Effect of Line Solution Caching on Pbnsolve Run-times

Jan Wolter

Pbnsolve is a program for solving paint-by-number puzzles (also called nonograms). This page describes the impact of caching line solutions on its performance.

I first saw this idea used in the BGU solver. Whenever we solve a line, we store the solution in a hash table, keyed by the row clues, and the initial state. We check that table before running the line solver each time, and if there is a solution stored there, we use that instead of running the line solver. I implemented this idea in version 1.07 of pbnsolve.
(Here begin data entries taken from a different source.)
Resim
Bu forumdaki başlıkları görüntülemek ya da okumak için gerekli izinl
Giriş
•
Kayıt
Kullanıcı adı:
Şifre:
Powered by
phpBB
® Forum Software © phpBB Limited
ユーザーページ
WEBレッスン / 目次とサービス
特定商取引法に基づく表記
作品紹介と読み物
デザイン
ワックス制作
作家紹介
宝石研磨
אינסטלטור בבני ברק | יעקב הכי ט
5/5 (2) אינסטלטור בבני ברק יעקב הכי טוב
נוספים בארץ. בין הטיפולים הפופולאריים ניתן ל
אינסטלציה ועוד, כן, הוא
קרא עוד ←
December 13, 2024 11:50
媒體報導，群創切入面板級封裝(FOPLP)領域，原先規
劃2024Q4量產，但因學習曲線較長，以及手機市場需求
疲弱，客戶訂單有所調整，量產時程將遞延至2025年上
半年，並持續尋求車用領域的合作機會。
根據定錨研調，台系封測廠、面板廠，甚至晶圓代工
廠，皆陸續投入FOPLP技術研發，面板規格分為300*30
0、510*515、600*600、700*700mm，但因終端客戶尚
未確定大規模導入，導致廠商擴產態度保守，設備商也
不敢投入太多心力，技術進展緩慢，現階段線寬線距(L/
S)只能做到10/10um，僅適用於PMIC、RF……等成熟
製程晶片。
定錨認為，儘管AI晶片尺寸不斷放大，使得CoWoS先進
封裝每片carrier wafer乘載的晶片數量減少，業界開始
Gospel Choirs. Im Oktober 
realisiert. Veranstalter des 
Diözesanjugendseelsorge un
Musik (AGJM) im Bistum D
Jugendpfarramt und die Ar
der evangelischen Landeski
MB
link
A few details of that implementation:

In later versions of pbnsolve I added a refinement to the algorithm. Sometimes you'll have clues that are identical except for being reversed. For example two rows of the same length might have clues "3 1 1" and "1 1 3". These rows are actually the same. If you recognized them during the "clue numbering" phase, then whenever you are saving or looking up a solution for one of those lines you can reverse the inital and final state strings of the reversed clues. This costs very little extra computation, and I was hoping it would reduce the size of the hash tables and improve the hit rate. It does, but only very slightly. Even on 9-Dom, which has lots of reversed clues, the hit rate was improved only 0.3%.

Here are some runtimes and hit rates on some sample puzzles. These statistics were collected on computer B using pbnsolve 1.07. (There are newer, faster versions of pbnsolve, but I have not rerun these statistics.)
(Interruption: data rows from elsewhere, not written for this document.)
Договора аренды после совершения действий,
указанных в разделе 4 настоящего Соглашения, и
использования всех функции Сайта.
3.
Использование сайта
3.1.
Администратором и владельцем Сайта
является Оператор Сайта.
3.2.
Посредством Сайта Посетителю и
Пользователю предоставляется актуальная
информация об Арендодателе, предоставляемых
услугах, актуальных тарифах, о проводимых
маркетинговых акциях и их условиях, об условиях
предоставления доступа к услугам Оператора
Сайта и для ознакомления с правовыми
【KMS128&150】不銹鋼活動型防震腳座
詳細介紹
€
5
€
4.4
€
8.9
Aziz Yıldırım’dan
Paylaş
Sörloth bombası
Pbnsolve normally uses probing to make guesses, but there is some older code in it that uses a heuristic function (not an amazingly good one in version 1.07). Probing naturally involves more re-solving of similar problems, so I thought it would be interesting to see how the caching worked with a heuristic search algorithm as well. A "+" sign indicates a runtime longer than 30 minutes.

Pbnsolve 1.07 Run Times with and without Caching
puzzle size Probing Heuristic
No CachingCachingHit RateImprovement No CachingCachingHit RateImprovement
pbnsolve command line flags: -aLEP -aLEHP     -aLEG -aLEHG    
#436: Petro* 40 x 35 0.12s 0.06s 88% 50% 2.2m 1.6m 86% 27%
#4645: M&M 50 x 70 0.10s 0.07s 90% 30% 0.14s 0.12s 70% 14%
#3541: Signed 60 x 50 0.04s 0.04s 72% 0% 2.0s 1.6s 74% 20%
#803: Light 50 x 45 0.95s 0.68s 98% 28% + +    
#6574: Forever* 25 x 25 16.8m 8.0m 98% 52% 2.1s 1.4s 93% 33%
#2040: Hot 55 x 60 1.24s 0.56s 94% 54% + +    
#6739: Karate 40 x 40 7.7s 3.2s 93% 58% 1.5m 47.2s 93% 48%
#8098: 9-Dom* 19 x 19 28.1s 20.3s 96% 28% 7.3m 5.7m 93% 22%
#2556: Flag 65 x 45 + +     7.8s 5.2s 92% 33%
#2712: Lion 47 x 47 1.9m 44.9s 97% 61% + +    

Note that the hit rates are very high. I would never have guessed that they would be as high as this. In solving the "Forever" puzzle with probing pbnsolve did 986 million line solves, of which 974 million were satisfied from the cache, even though 4 cache flushes were done.

As expected, the hit rates are a bit lower when we do heuristic search rather than probing, but still pretty high.

We get substantial run time improvements even when the hit rates are modest, but the hit rate alone doesn't really predict how much improvement we get in run time. Pbnsolve's line solver is very highly optimized, and on some lines probably isn't that much slower than a hash lookup (especially with the overhead of compressing and uncompressing lines). If we are mostly hitting on lines that would have solved fast anyway, then the speedup isn't going to be so great.

Note that the speedups tend to be higher on larger puzzles, which have longer lines, and thus more expensive line solves. The 9-Dom puzzle might seem like a natural candidate for caching, because it has many duplicate clues, but the lines are short and the clues are simple, so caching doesn't save us as much. (This may be why it is one of the puzzles that gives the BGU solver the most trouble.)

So this is a very effective enhancement that is easy to implement within almost any solver.